RBS did not update its “due diligence” on ABN Amro Bank in May-October 2007 when the deal was signed.

In April 2007, Sir Fred Goodwin emphasised “our long-standing aversion to sub-prime lending, wherever we do business”, despite the US subsidiaries’ sub-prime deals and Amro’s heavy exposure.

Reasonable doubts remain about the rights issue prospectus of April 2008, when it is now clear RBS was already effectively insolvent, requiring our massive bail-out in October.

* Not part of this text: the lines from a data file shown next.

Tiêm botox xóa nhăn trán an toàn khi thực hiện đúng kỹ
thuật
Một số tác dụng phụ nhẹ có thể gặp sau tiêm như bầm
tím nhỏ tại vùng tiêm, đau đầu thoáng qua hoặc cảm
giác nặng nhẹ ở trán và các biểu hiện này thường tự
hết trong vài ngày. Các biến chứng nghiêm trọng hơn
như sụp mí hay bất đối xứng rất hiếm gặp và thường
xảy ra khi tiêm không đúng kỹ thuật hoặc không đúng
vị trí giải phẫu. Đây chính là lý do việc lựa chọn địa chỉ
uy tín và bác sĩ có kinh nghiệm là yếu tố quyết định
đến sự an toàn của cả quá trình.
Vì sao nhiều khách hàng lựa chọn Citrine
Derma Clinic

In February 2009, Sir Fred allowed the Treasury Select Committee to believe his pension “pot” was £8 million, despite knowing of its increase to £17m in October and that his pension would cost £30m in the annuity market. He said “My pension is the same as everyone else in the bank who is in a defined benefit scheme. It is determined in the same way as anyone else, or anywhere else, in a defined benefit scheme”. Lord Myners contradicted this.

In 2011 Sir Fred obtained a super-injunction preventing public comment about himself, due to a personal matter with corporate governance overtones.

Do such factors indicate a lax, if not cavalier, attitude to diligence generally, in conflict with his obligation to “Quaere Verum” (seek the truth) imposed by the Institute of Chartered Accountants of Scotland?

Is it not time that he emulated Alistair Darling MP (who resigned from the Faculty of Advocates after his second-home flippings were divulged) and fell on his sword?

John Birkett,

12 Horseleys Park,

St. Andrews,

Fife.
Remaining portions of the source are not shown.